◆ **PROBLEM**: From the data below, return all lines holding the string "IMAGO".

------------

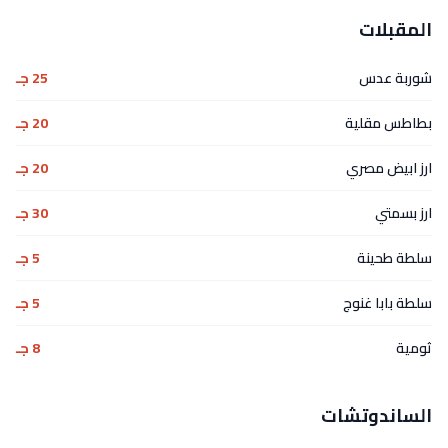
المقبلات
شوربة عدس
25 جـ
بطاطس مقلية
20 جـ
ارز ابيض مصري
20 جـ
ارز بسمتي
30 جـ
سلطة طحينة
5 جـ
سلطة بابا غنوج
5 جـ
ثومية
8 جـ
الساندوتشات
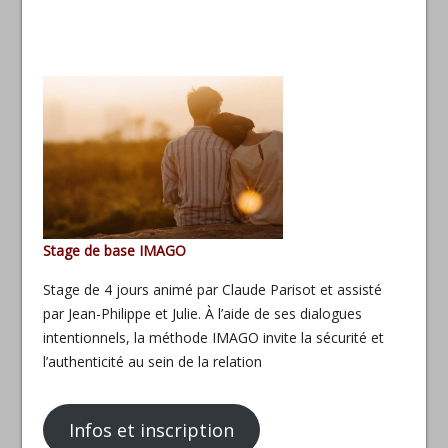
Stage de base IMAGO
Stage de 4 jours animé par Claude Parisot et assisté
par Jean-Philippe et Julie. À l’aide de ses dialogues
intentionnels, la méthode IMAGO invite la sécurité et
l’authenticité au sein de la relation
Infos et inscription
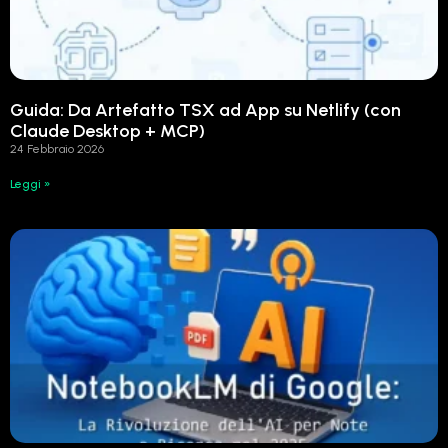
Guida: Da Artefatto TSX ad App su Netlify (con
Claude Desktop + MCP)
24 Febbraio 2026
Leggi »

------------

◆ **WRITTEN SOLUTION**:
Stage de base IMAGO
intentionnels, la méthode IMAGO invite la sécurité et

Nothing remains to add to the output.